As a parent, you must guide your children’s path to financial independence. Fortunately for you, there are available online tools that can help. Start knowing your teen’s financial personality through the Financial Identity Quiz. It is a research-based tool for teens and young adults aged 16 to 24.
After determining your child’s designated identity, you must discuss its advantages and disadvantages. Give some scenarios to help them decide better.
IDENTITY 1: THE PATHFINDER
As the name suggests, Pathfinders are committed to explore their own financial paths. This does nor mean that they do not need your guidance! From time to time, you must encourage thoughtful discussions about their financial goals. Where are they headed?
To give a distinct financial path, you must challenge your child to look for a positive financial model. It can be a professor, a blogger, an author, and so on. Discuss the steps taken by your child’s financial model. How does he or she plan to achieve the same path? Start by applying similar money principles as your financial model.
IDENTITY 2: THE NOMAD
Some people know their direct paths to success and others are still exploring. Not all those who wonder are lost, but the Nomad needs a little structure in his or her financial life. Help shape your child’s financial habits by finding an ideal financial path together.

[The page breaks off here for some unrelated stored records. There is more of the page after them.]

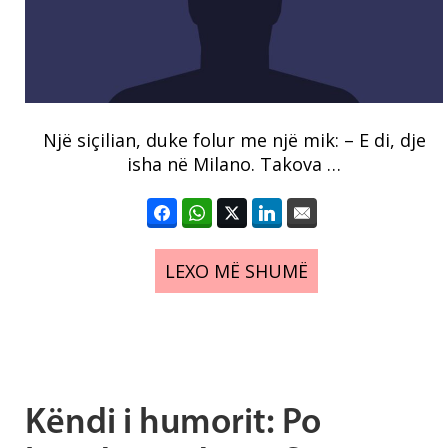
Një siçilian, duke folur me një mik: – E di, dje
isha në Milano. Takova …
LEXO MË SHUMË
Këndi i humorit: Po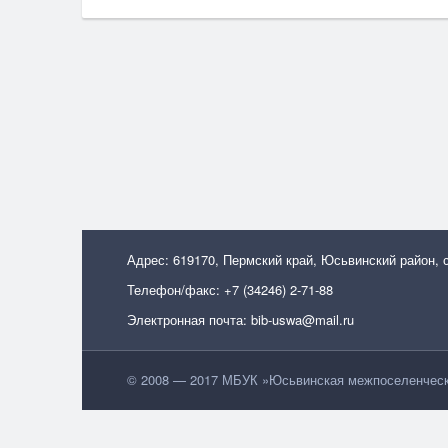
Адрес: 619170, Пермский край, Юсьвинский район, 
Телефон/факс: +7 (34246) 2-71-88
Электронная почта: bib-uswa@mail.ru
© 2008 — 2017 МБУК »Юсьвинская межпоселенческа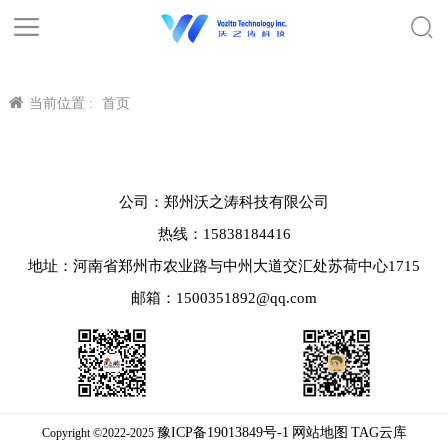
当前位置 :
首页
公司：郑州沃之涛科技有限公司
热线：15838184416
地址：河南省郑州市农业路与中州大道交汇处苏荷中心1715
邮箱：1500351892@qq.com
豫ICP备19013849号-1
网站地图
TAG云库
Copyright ©2022-2025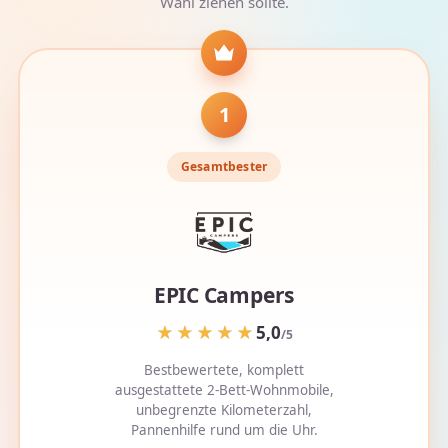
Wahl ziehen sollte.
1
Gesamtbester
EPIC Campers
★★★★★
★★★★★
5,0
/5
Bestbewertete, komplett
ausgestattete 2-Bett-Wohnmobile,
unbegrenzte Kilometerzahl,
Pannenhilfe rund um die Uhr.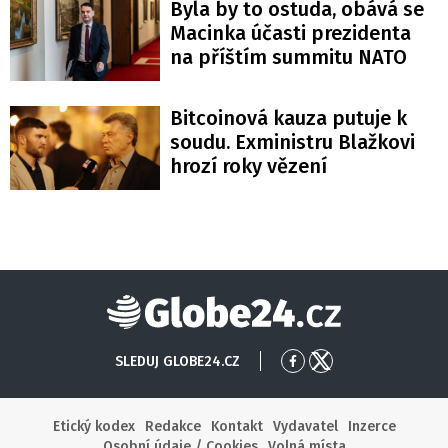
Byla by to ostuda, obává se
Macinka účasti prezidenta
na příštím summitu NATO
Bitcoinová kauza putuje k
soudu. Exministru Blažkovi
hrozí roky vězení
Globe24
SLEDUJ GLOBE24.CZ
Přejít
Přejít
na
na
Facebook
X
Etický kodex
Redakce
Kontakt
Vydavatel
Inzerce
Osobní údaje / Cookies
Volná místa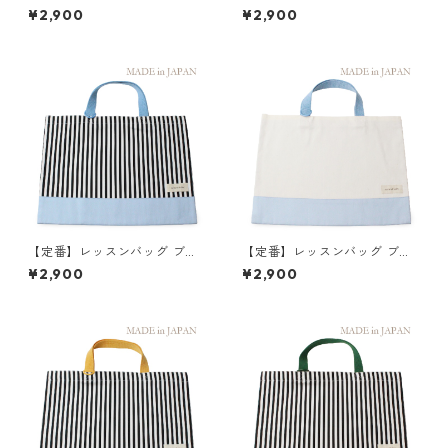
ク×ストライプ 縦30cm×横40
ク×キナリ 縦30cm×横40cm
¥2,900
¥2,900
cm
【定番】レッスンバッグ ブル
【定番】レッスンバッグ ブル
ー×ストライプ 縦30cm×横40
ー×キナリ 縦30cm×横40cm
¥2,900
¥2,900
cm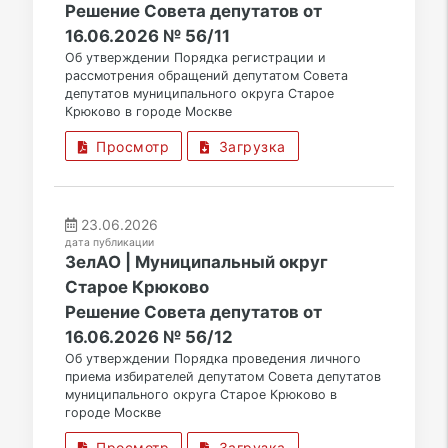
Решение Совета депутатов от
16.06.2026 № 56/11
Об утверждении Порядка регистрации и
рассмотрения обращений депутатом Совета
депутатов муниципального округа Старое
Крюково в городе Москве
Просмотр
Загрузка
23.06.2026
дата публикации
ЗелАО | Муниципальный округ
Старое Крюково
Решение Совета депутатов от
16.06.2026 № 56/12
Об утверждении Порядка проведения личного
приема избирателей депутатом Совета депутатов
муниципального округа Старое Крюково в
городе Москве
Просмотр
Загрузка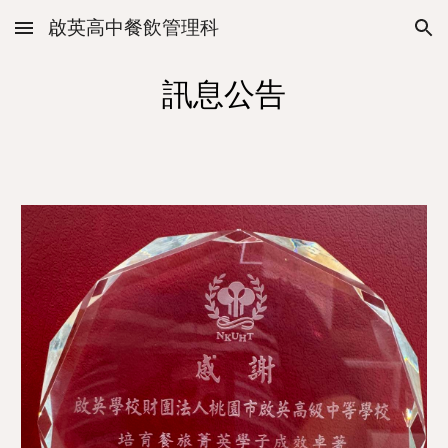
啟英高中餐飲管理科
Skip to main content
Skip to navigation
訊息公告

Ask your child to do his or her research on a regular basis. You can train this by giving scenarios. For instance, ask what he will do if he showed up to an event without enough cash. Will he panic when faced with late fees via a credit card billing statement? Will he ask for your help when he missed a deadline for a school activity? Also, where will he buy gas when all the petrol stations are closed? These experiences can turn to teachable moments about financial obligations.
IDENTITY 3: TENDERFOOT
You may know a friend or two who has a Tenderfoot approach to money. A Tenderfoot has the most to learn when it comes to making financial decisions. You see, this type is so careful and conservative. This can be a good thing! However, being too careful can make you miss out on other opportunities. You need to take necessary and responsible risks along the way!
Help your children make their own financial decisions by asking what they will do when they are living on their own. Will they have a roommate or live with each other? What if they had an unforeseen medical bill or job loss? How will they raise enough money to survive? Discuss what they will do when help from a parent or a guardian is hard to reach. They have to take risks on their own.
IDENTITY 4: TROOPER
Last but not the least is the personality that echoes you the most – the Trooper. It is flattering to have your child follow in your footsteps. However, you also want to guide your beloved to make his or her own mark. What would be right for you might not be right for your child. Help your child to take ownership in money matters through discussions.
Ask your child about the last time when he or she acted independently. How did it turn out? What was the problem and solution? How did he or she felt after taking the bold action alone? Then, make your child write down a list of personal priorities that he or she would accomplish alone. These priorities will be best accompanied by research. Help your child know which decision is the best one.